▸ **What to do**
Take the line with "Asimismo, destacó la relevancia de promover" as the first and the last line of the data as the end. Write out both and every line between exactly, except pictures.

▸ **Source information**
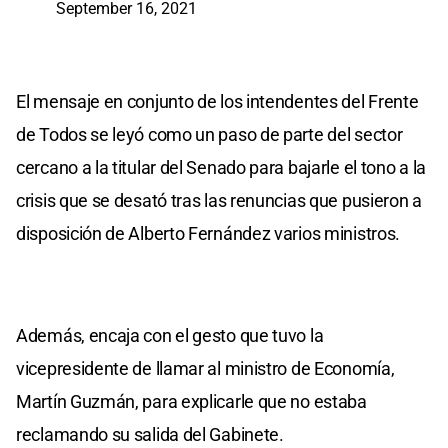
September 16, 2021
El mensaje en conjunto de los intendentes del Frente
de Todos se leyó como un paso de parte del sector
cercano a la titular del Senado para bajarle el tono a la
crisis que se desató tras las renuncias que pusieron a
disposición de Alberto Fernández varios ministros.
Además, encaja con el gesto que tuvo la
vicepresidente de llamar al ministro de Economía,
Martín Guzmán, para explicarle que no estaba
reclamando su salida del Gabinete.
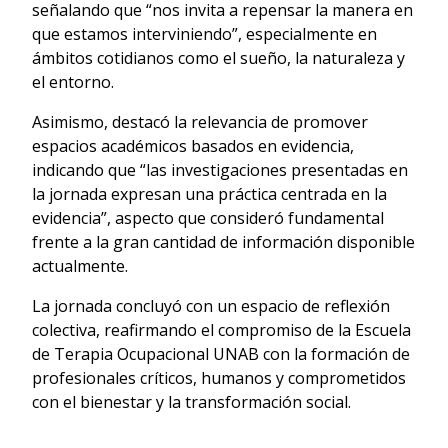
señalando que “nos invita a repensar la manera en
que estamos interviniendo”, especialmente en
ámbitos cotidianos como el sueño, la naturaleza y
el entorno.
Asimismo, destacó la relevancia de promover
espacios académicos basados en evidencia,
indicando que “las investigaciones presentadas en
la jornada expresan una práctica centrada en la
evidencia”, aspecto que consideró fundamental
frente a la gran cantidad de información disponible
actualmente.
La jornada concluyó con un espacio de reflexión
colectiva, reafirmando el compromiso de la Escuela
de Terapia Ocupacional UNAB con la formación de
profesionales críticos, humanos y comprometidos
con el bienestar y la transformación social.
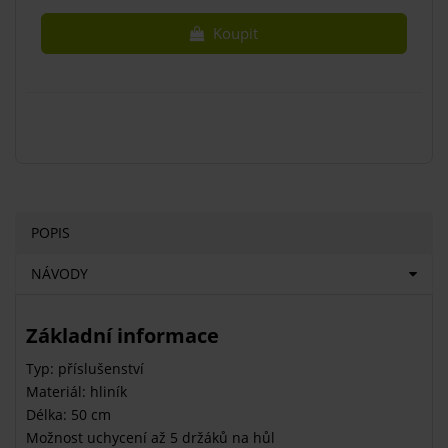
Koupit
POPIS
NÁVODY
Základní informace
Typ: příslušenství
Materiál: hliník
Délka: 50 cm
Možnost uchycení až 5 držáků na hůl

▸ **Reply**
Asimismo, destacó la relevancia de promover
espacios académicos basados en evidencia,
indicando que “las investigaciones presentadas en
la jornada expresan una práctica centrada en la
evidencia”, aspecto que consideró fundamental
frente a la gran cantidad de información disponible
actualmente.
La jornada concluyó con un espacio de reflexión
colectiva, reafirmando el compromiso de la Escuela
de Terapia Ocupacional UNAB con la formación de
profesionales críticos, humanos y comprometidos
con el bienestar y la transformación social.
Koupit
POPIS
NÁVODY
Základní informace
Typ: příslušenství
Materiál: hliník
Délka: 50 cm
Možnost uchycení až 5 držáků na hůl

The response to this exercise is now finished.